GiveDirectly, a New York City-based charity, openly challenges that idea.
Founded in 2008 by Paul Niehaus, Michael Faye, and Rohit Wanchoo, GiveDirectly enables donors to transfer money directly to the phones of people living in poverty in Kenya and Uganda. In allowing these direct cash transfers, Niehaus and his co-founders are on a mission to debunk a flawed assumption that dominates the charitable world, which is that poor people need to be told what to do with their money in order to spend it wisely.
"We're spending all this money on aid and development," Niehaus, now an assistant professor of economics at University of California, San Diego, says. "Are we sure we can't do more good by giving that money away? Asking that question is important."
But when he first asked that question of charities back in 2008, they were reluctant to admit he might be onto something. "People said if this works, why do we have jobs?" Niehaus remembers. "We realized we were going to have to do this outside the confines of any organization."
Since it officially launched in 2011, GiveDirectly has raised $22 million and has become a darling of the Silicon Valley set, earning donations from the likes of Google, Good Ventures, and Facebook co-founder Chris Hughes. So far, GiveDirectly has distributed that money in large lump sums over the course of a year to 50,000 people and counting. (The nonprofit targets areas of extreme poverty but high mobile-phone use.) Recipients have used the money to buy everything from livestock and land to new roofing.
Knowing that GiveDirectly would have its dectractors, Niehaus also partnered with Yale's Innovations for Poverty Action to conduct a full impact study of GiveDirectly's work. The study compared people who had received the money with people who had not. Months later, recipients had increased their assets by 58 percent, had decreased the number of days their children went without food by 42 percent, and had lower cortisol counts, a biomarker of stress.
Meanwhile, members of the academic community are more than happy to support GiveDirectly's claims about cash transfers. "There is no good evidence to suggest that the poor do not spend the money prudently, and a significant amount of evidence to suggest that they do," says Johannes Haushofer, a researcher at MIT's Abdul Latif Jameel Poverty Action Lab. "The premise of unconditional transfers is that we might have less of an idea of what helps the poor than the poor themselves, and until this is disproven, I find it a useful starting point."

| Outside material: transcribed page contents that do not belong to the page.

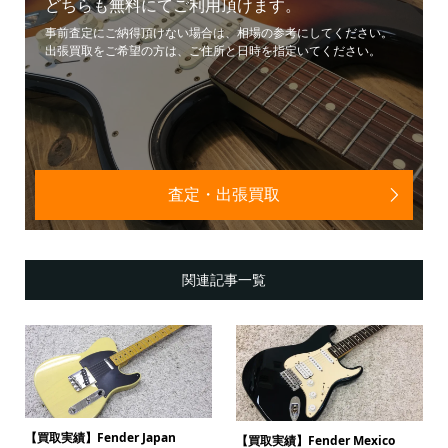
どちらも無料にてご利用頂けます。
事前査定にご納得頂けない場合は、相場の参考にしてください。
出張買取をご希望の方は、ご住所と日時を指定いてください。
査定・出張買取
関連記事一覧
【買取実績】Fender Japan
【買取実績】Fender Mexico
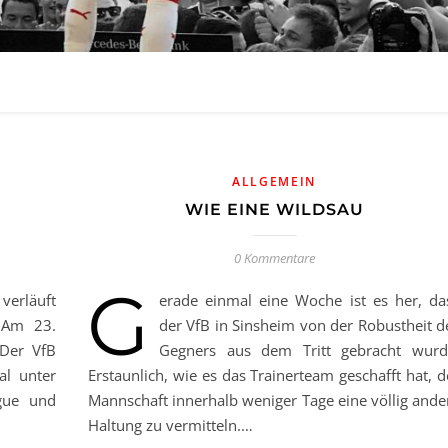
ALLGEMEIN
WIE EINE WILDSAU
0 Kommentare
G
verläuft
erade einmal eine Woche ist es her, da
 Am 23.
der VfB in Sinsheim von der Robustheit d
 Der VfB
Gegners aus dem Tritt gebracht wurd
al unter
Erstaunlich, wie es das Trainerteam geschafft hat, d
gue und
Mannschaft innerhalb weniger Tage eine völlig ande
Haltung zu vermitteln.…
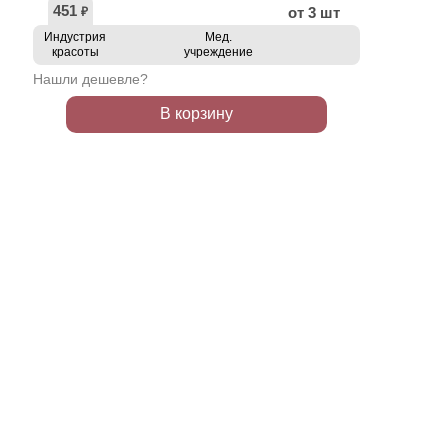
451
от 3 шт
₽
Индустрия
Мед.
красоты
учреждение
Нашли дешевле?
В корзину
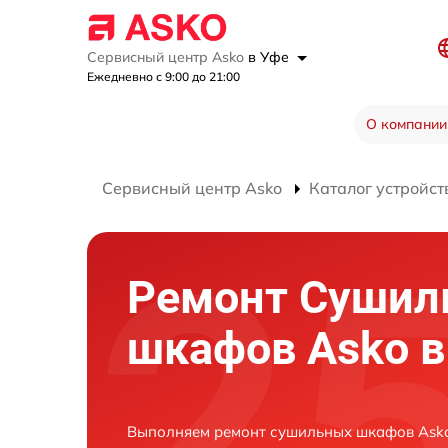
Сервисный центр Asko
в Уфе
Ежедневно с 9:00 до 21:00
О компании
Сервисный центр Asko
Каталог устройст
Ремонт Сушил
шкафов Asko в
Выполняем ремонт сушильных шкафов Asko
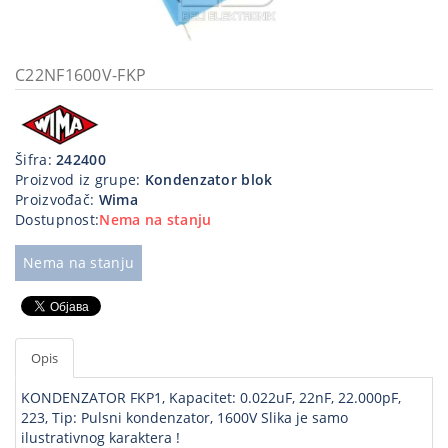
Kablovi
i
priključci
C22NF1600V-FKP
Kućna
tehnika
Šifra:
242400
Poslovna
Proizvod iz grupe:
Kondenzator blok
oprema,računari
Proizvođač:
Wima
Dostupnost:
Nema na stanju
Strujni
program
Nema na stanju
Opis
KONDENZATOR FKP1, Kapacitet: 0.022uF, 22nF, 22.000pF,
223, Tip: Pulsni kondenzator, 1600V Slika je samo
ilustrativnog karaktera !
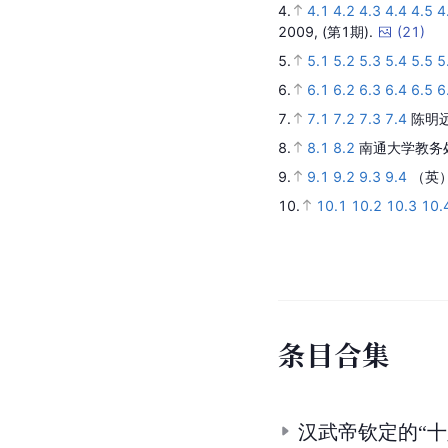
4.
4.1
4.2
4.3
4.4
4.5
4
2009,
(第1期).
(
21
)
5.
5.1
5.2
5.3
5.4
5.5
5
6.
6.1
6.2
6.3
6.4
6.5
6
7.
7.1
7.2
7.3
7.4
陈明远
8.
8.1
8.2
南通大学教务
9.
9.1
9.2
9.3
9.4
（英）
10.
10.1
10.2
10.3
10.
条
目
合
集
汉武帝钦定的“十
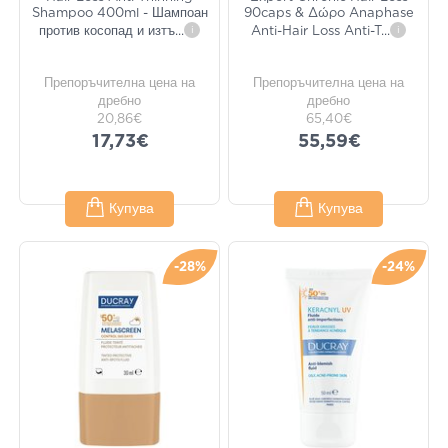
Shampoo 400ml - Шампоан
90caps & Δώρο Anaphase
против косопад и изтъ
...
i
Anti-Hair Loss Anti-T
...
i
Препоръчителна цена на
Препоръчителна цена на
дребно
дребно
20,86€
65,40€
17,73€
55,59€
Купува
Купува
-28%
-24%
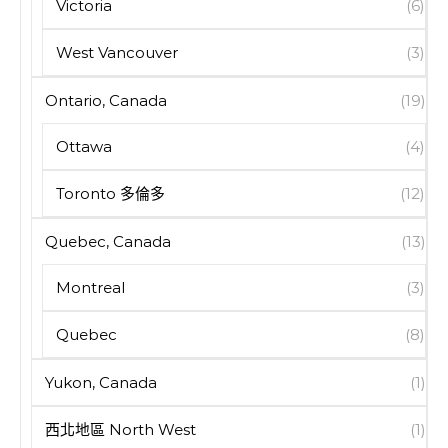
Victoria
(6)
West Vancouver
(3)
Ontario, Canada
(19)
Ottawa
(4)
Toronto 多倫多
(12)
Quebec, Canada
(13)
Montreal
(3)
Quebec
(8)
Yukon, Canada
(1)
西北地區 North West
(1)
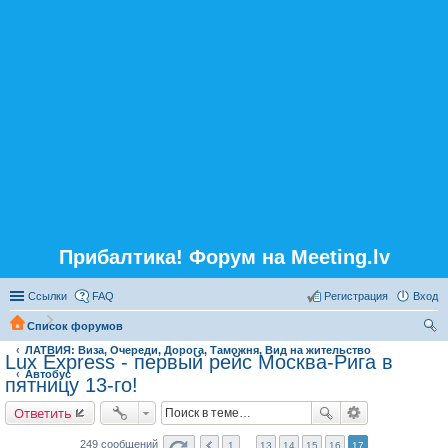
Прибалтика! Форум на Meeting.lv
Ссылки
FAQ
Регистрация
Вход
Список форумов
ЛАТВИЯ: Виза, Очереди, Дорога, Таможня, Вид на жительство
ои
Lux Express - первый рейс Москва-Рига в
Автобус
ск
пятницу 13-го!
Ответить
249 сообщений
1
…
13
14
15
16
17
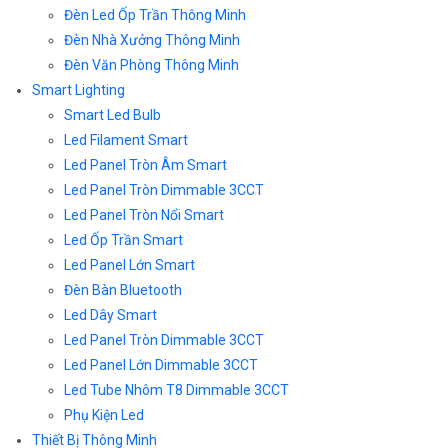
Đèn Led Ốp Trần Thông Minh
Đèn Nhà Xưởng Thông Minh
Đèn Văn Phòng Thông Minh
Smart Lighting
Smart Led Bulb
Led Filament Smart
Led Panel Tròn Âm Smart
Led Panel Tròn Dimmable 3CCT
Led Panel Tròn Nổi Smart
Led Ốp Trần Smart
Led Panel Lớn Smart
Đèn Bàn Bluetooth
Led Dây Smart
Led Panel Tròn Dimmable 3CCT
Led Panel Lớn Dimmable 3CCT
Led Tube Nhôm T8 Dimmable 3CCT
Phụ Kiện Led
Thiết Bị Thông Minh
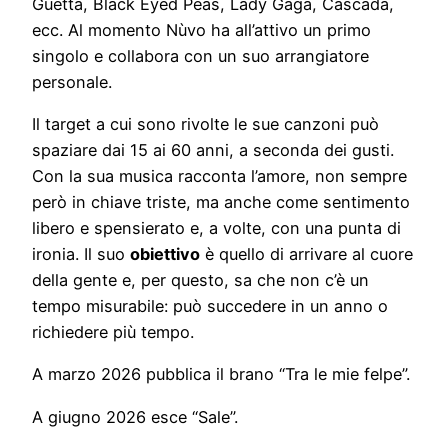
Guetta, Black Eyed Peas, Lady Gaga, Cascada,
ecc. Al momento Nùvo ha all’attivo un primo
singolo e collabora con un suo arrangiatore
personale.
Il target a cui sono rivolte le sue canzoni può
spaziare dai 15 ai 60 anni, a seconda dei gusti.
Con la sua musica racconta l’amore, non sempre
però in chiave triste, ma anche come sentimento
libero e spensierato e, a volte, con una punta di
ironia. Il suo
obiettivo
è quello di arrivare al cuore
della gente e, per questo, sa che non c’è un
tempo misurabile: può succedere in un anno o
richiedere più tempo.
A marzo 2026 pubblica il brano “Tra le mie felpe”.
A giugno 2026 esce “Sale”.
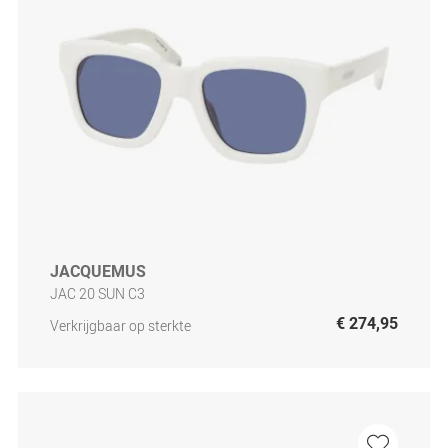
JACQUEMUS
JAC 20 SUN C3
€ 274,95
Verkrijgbaar op sterkte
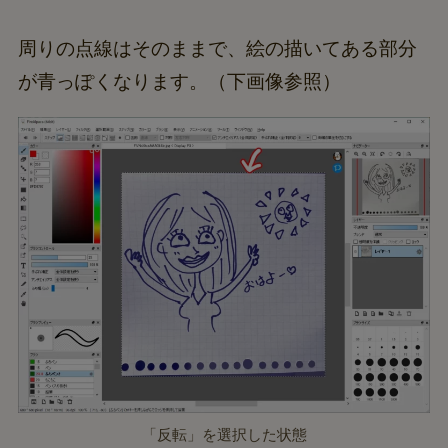
周りの点線はそのままで、絵の描いてある部分
が青っぽくなります。（下画像参照）
「反転」を選択した状態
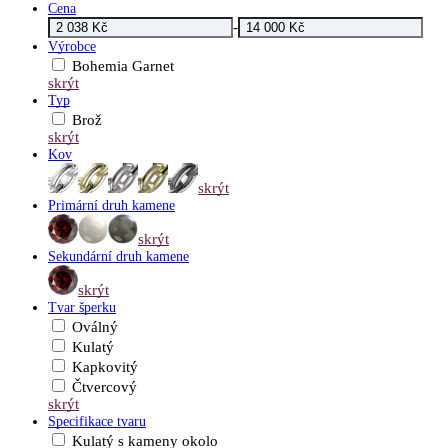
Cena
-
Výrobce
Bohemia Garnet
skrýt
Typ
Brož
skrýt
Kov
skrýt
Primární druh kamene
skrýt
Sekundární druh kamene
skrýt
Tvar šperku
Oválný
Kulatý
Kapkovitý
Čtvercový
skrýt
Specifikace tvaru
Kulatý s kameny okolo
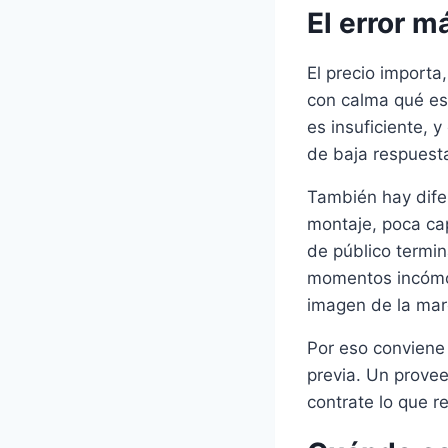
El error 
El precio import
con calma qué est
es insuficiente, 
de baja respuesta
También hay difer
montaje, poca cap
de público termin
momentos incómod
imagen de la mar
Por eso conviene 
previa. Un provee
contrate lo que r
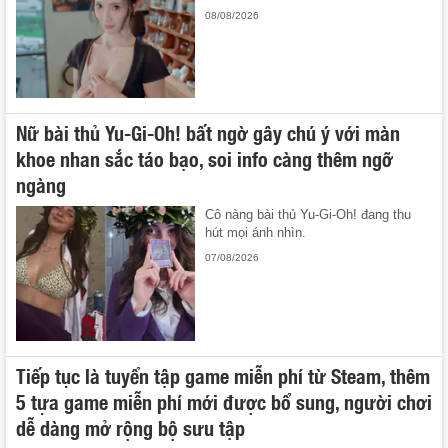
08/08/2026
Nữ bài thủ Yu-Gi-Oh! bất ngờ gây chú ý với màn
khoe nhan sắc táo bạo, soi info càng thêm ngỡ
ngàng
Cô nàng bài thủ Yu-Gi-Oh! đang thu
hút mọi ánh nhìn.
07/08/2026
Tiếp tục là tuyển tập game miễn phí từ Steam, thêm
5 tựa game miễn phí mới được bổ sung, người chơi
dễ dàng mở rộng bộ sưu tập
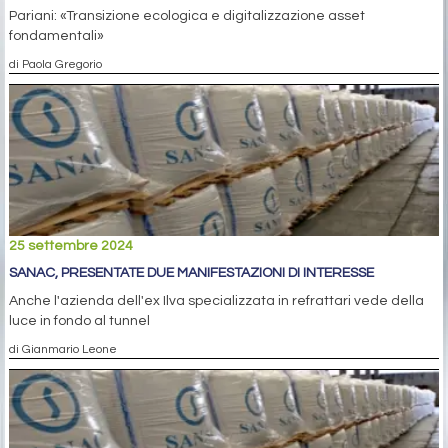
Pariani: «Transizione ecologica e digitalizzazione asset
fondamentali»
di Paola Gregorio
25 settembre 2024
SANAC, PRESENTATE DUE MANIFESTAZIONI DI INTERESSE
Anche l'azienda dell'ex Ilva specializzata in refrattari vede della
luce in fondo al tunnel
di Gianmario Leone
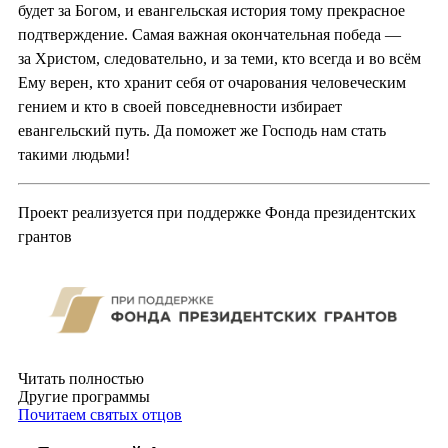
будет за Богом, и евангельская история тому прекрасное
подтверждение. Самая важная окончательная победа —
за Христом, следовательно, и за теми, кто всегда и во всём
Ему верен, кто хранит себя от очарования человеческим
гением и кто в своей повседневности избирает
евангельский путь. Да поможет же Господь нам стать
такими людьми!
Проект реализуется при поддержке Фонда президентских
грантов
Читать полностью
Другие программы
Почитаем святых отцов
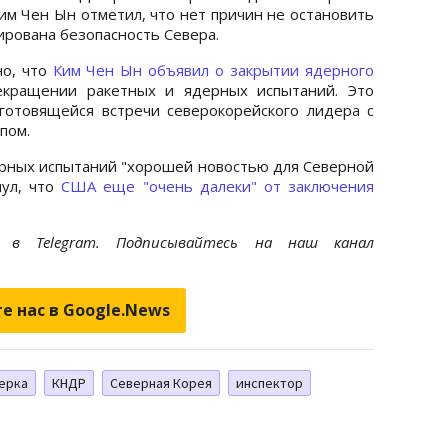
м Чен Ын отметил, что нет причин не остановить
ирована безопасность Севера.
но, что
Ким Чен Ын объявил о закрытии ядерного
кращении ракетных и ядерных испытаний. Это
готовящейся встречи северокорейского лидера с
пом.
рных испытаний "хорошей новостью для Северной
нул, что
США еще "очень далеки" от заключения
et
в Telegram. Подписывайтесь на наш канал
е нас в Google.News
ерка
КНДР
Северная Корея
инспектор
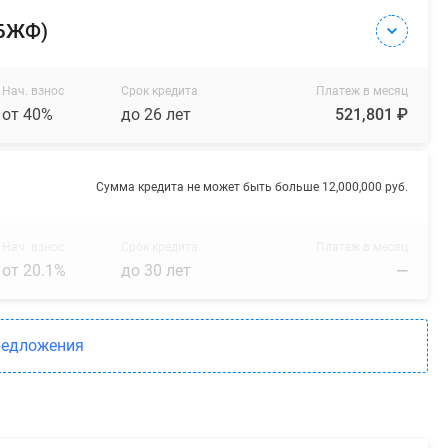
(БЖФ)
Нач. взнос
Срок кредита
Платеж в месяц
от 40%
до 26 лет
521,801 ₽
Сумма кредита не может быть больше 12,000,000 руб.
Нач. взнос
Срок кредита
Платеж в месяц
от 20.1%
до 30 лет
—
редложения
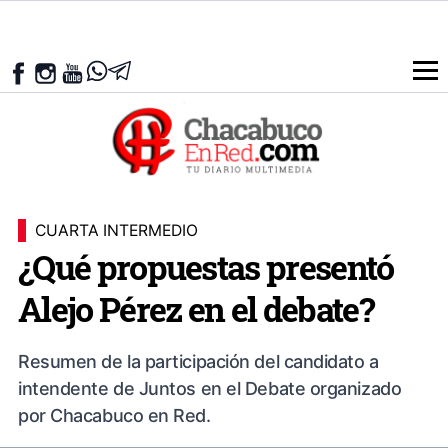
CUARTA INTERMEDIO
¿Qué propuestas presentó
Alejo Pérez en el debate?
Resumen de la participación del candidato a
intendente de Juntos en el Debate organizado
por Chacabuco en Red.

Niehaus hopes GiveDirectly can not only improve people's lives, but also improve the way charity works across the board. "It's very much about thought leadership," Niehaus, who doesn't take a salary from GiveDirectly, says. "Our track record of giving people fishing lessons isn't so great. Should we keep spending our money teaching people to fish, or should we give them money and let them buy a fishing pole?"